Cardboard Clubwas established in 2018 by College of Business Administration (CBA) Scholars Academymember Megan Henderson. Members of the CBA Scholars Academy are required to be involved in a non-CBA related organization, but Henderson couldn’t find a club she wanted to join. 

“I asked my friends, ‘What if we started our own club? We all started talking about our interests and settled on card and board games,” she said. 

Henderson was worried it would be difficult to make the club official, but said UNO’s process is surprisingly easy. 

First, she decided on her executive board: Henderson (president), Sam McDermott (vice president), Rachel Braider (vice president of public relations), Matthew Smith (vice president of member services) and Christian Hanus (vice president of game acquisition). 

The board members worked together to create the club’s constitution and choose its advisor, Librarian Tammi Owens. 

 Word of the club spread quickly, and it now has about 60 members on Engage. Twenty to 30 people come to each meeting, Henderson said. 

“I created posters and fliers, but it was really word of mouth that drew people in because students need laid-back distractions from work and homework,” Braider said. 

It is one of the few clubs hosted on Scott Campus and brings together people from a variety of backgrounds: business, athletics, computer science, advertising, etc. 

“I enjoy the diversity of the club,” Hanus said. “It is really cool to see everyone come together and enjoy each other’s company.”

Last semester, Aksarben Cinemahosted a meeting at the theater.

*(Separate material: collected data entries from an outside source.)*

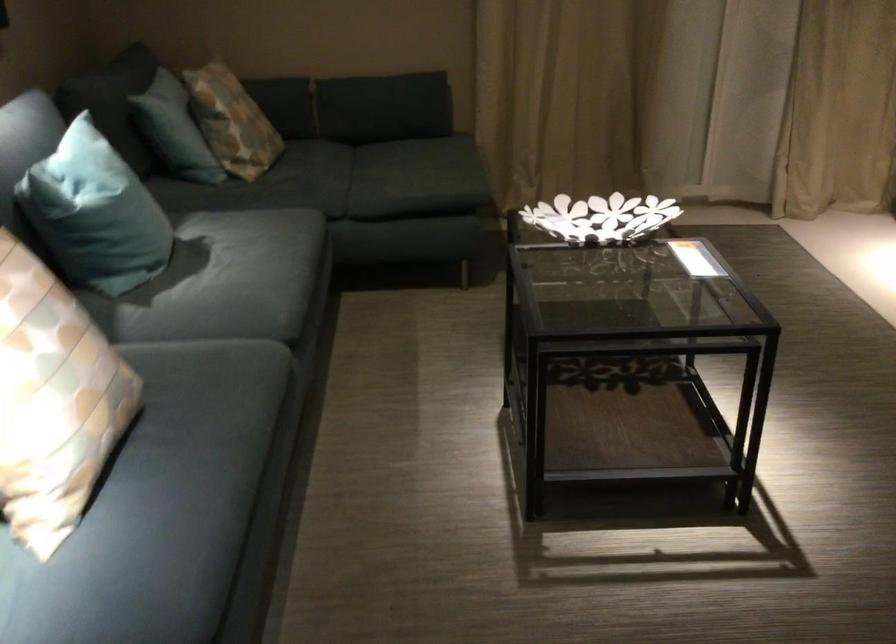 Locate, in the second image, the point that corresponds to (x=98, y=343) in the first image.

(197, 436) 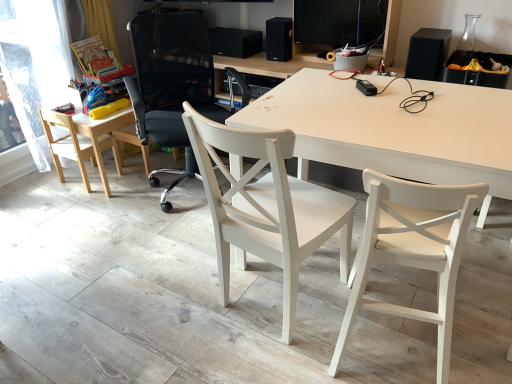 Question: Is white matte desk at center spatially inside black matte speaker at upper center, which ranks as the 2th speaker in right-to-left order, or outside of it?

Choices:
 (A) inside
 (B) outside

Answer: (B)

Question: Considering the relative positions of white matte desk at center and black matte speaker at upper center, arranged as the second speaker when viewed from the left, in the image provided, is white matte desk at center to the left or to the right of black matte speaker at upper center, arranged as the second speaker when viewed from the left,?

Choices:
 (A) left
 (B) right

Answer: (B)

Question: Estimate the real-world distances between objects in this image. Which object is closer to the transparent plastic window screen at left?

Choices:
 (A) light wood chair at left, arranged as the 1th chair when viewed from the left
 (B) white wood chair at center, acting as the 3th chair starting from the left
 (C) black matte speaker at upper right, the third speaker positioned from the left
 (D) white matte chair at center, placed as the 4th chair when sorted from left to right
 (E) black matte speaker at upper center, marked as the 3th speaker in a right-to-left arrangement

Answer: (A)

Question: Which object is the closest to the white wood chair at center, acting as the 3th chair starting from the left?

Choices:
 (A) black mesh office chair at center, acting as the second chair starting from the left
 (B) transparent plastic window screen at left
 (C) black matte speaker at upper right, which is the third speaker in back-to-front order
 (D) light wood chair at left, arranged as the 1th chair when viewed from the left
 (E) white matte desk at center

Answer: (E) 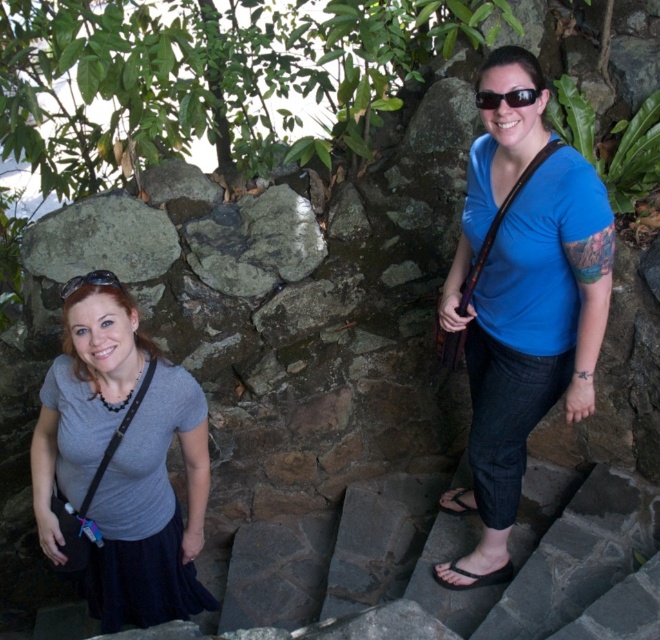 You are standing at the point marked by the coordinate point at point (486, 540). You want to walk to the nearest person. Which direction should you go?

The two people are 9.39 feet apart. Since you are at point (486, 540), you need to determine which person is closer based on their positions. However, without additional spatial information about their exact coordinates, it is impossible to determine the direction to the nearest person. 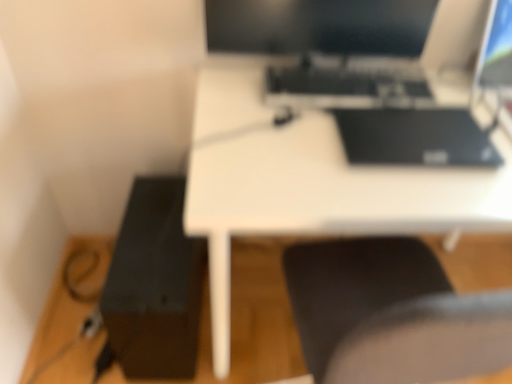 Question: From their relative heights in the image, would you say black glossy monitor at upper center is taller or shorter than black matte printer at lower left?

Choices:
 (A) tall
 (B) short

Answer: (B)

Question: Is point [435, 1] positioned closer to the camera than point [152, 297]?

Choices:
 (A) closer
 (B) farther

Answer: (A)

Question: Which object is positioned farthest from the black glossy monitor at upper center?

Choices:
 (A) matte black monitor at upper right
 (B) black matte keyboard at center
 (C) black matte printer at lower left
 (D) white matte desk at center

Answer: (C)

Question: Estimate the real-world distances between objects in this image. Which object is closer to the white matte desk at center?

Choices:
 (A) black matte keyboard at center
 (B) black glossy monitor at upper center
 (C) black matte printer at lower left
 (D) matte black monitor at upper right

Answer: (A) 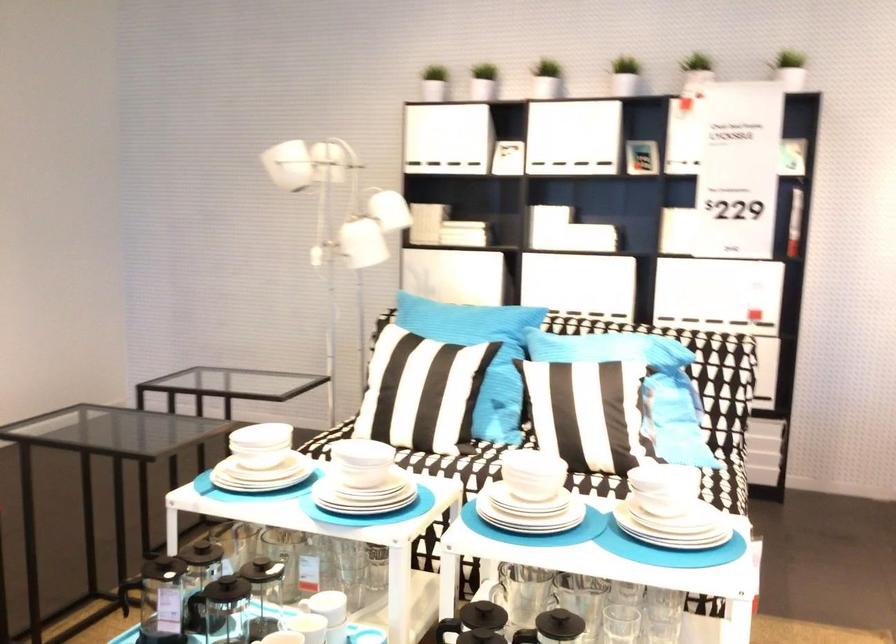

The cinema provided games and snacks for the members. 

“It was great to see people outside of the UNO community interested in our club,” Henderson 

said. “None of us were expecting them to reach out, so we were all excited.”

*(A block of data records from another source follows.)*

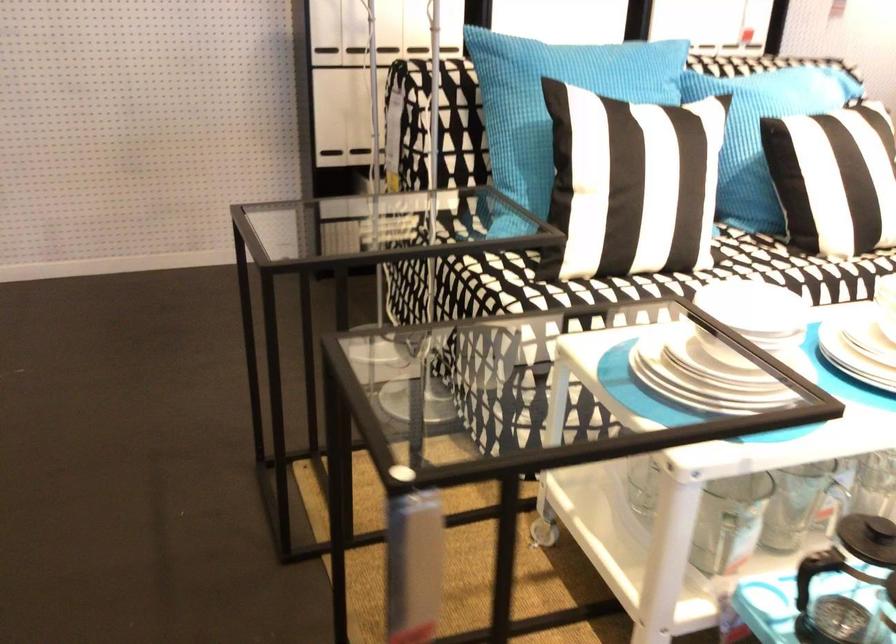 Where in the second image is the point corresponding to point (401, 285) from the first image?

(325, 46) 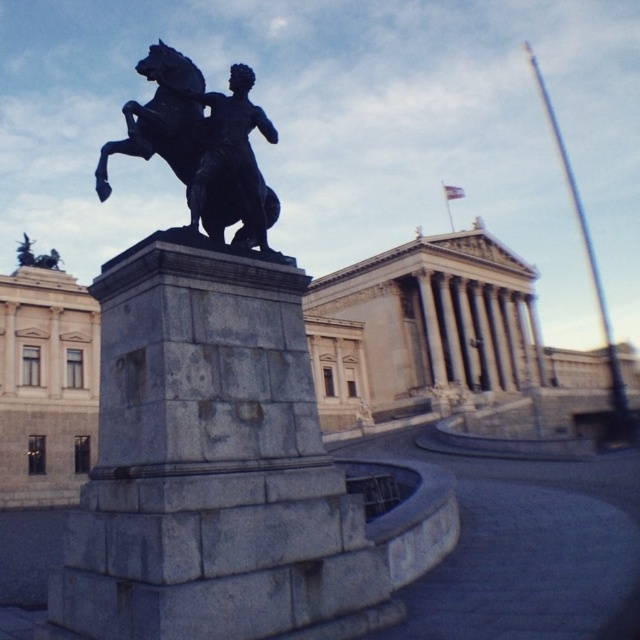 Question: Which point appears closest to the camera in this image?

Choices:
 (A) (396, 618)
 (B) (170, 134)

Answer: (A)

Question: Which object is positioned farthest from the polished bronze statue at center?

Choices:
 (A) black polished stone statue at center
 (B) polished bronze horse at center

Answer: (B)

Question: Can you confirm if polished bronze statue at center is positioned above polished bronze horse at center?

Choices:
 (A) no
 (B) yes

Answer: (A)

Question: Which of the following is the closest to the observer?

Choices:
 (A) (180, 260)
 (B) (237, 113)
 (C) (182, 132)

Answer: (A)

Question: Is polished bronze statue at center wider than polished bronze horse at center?

Choices:
 (A) no
 (B) yes

Answer: (B)

Question: Does black polished stone statue at center have a smaller size compared to polished bronze statue at center?

Choices:
 (A) yes
 (B) no

Answer: (B)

She plans to have more meetings at Aksarben Cinema this semester and hopes to partner with Spielboundcafé in the future. 

The club has become much more than a requirement fulfillment for Henderson. 

“While it satisfies the requirements of being involved, it also is really fun and worth going,” she said. “Whether it is knowing someone in class on the first day or having study buddies, the connections you make while casually playing a card or board game are important.”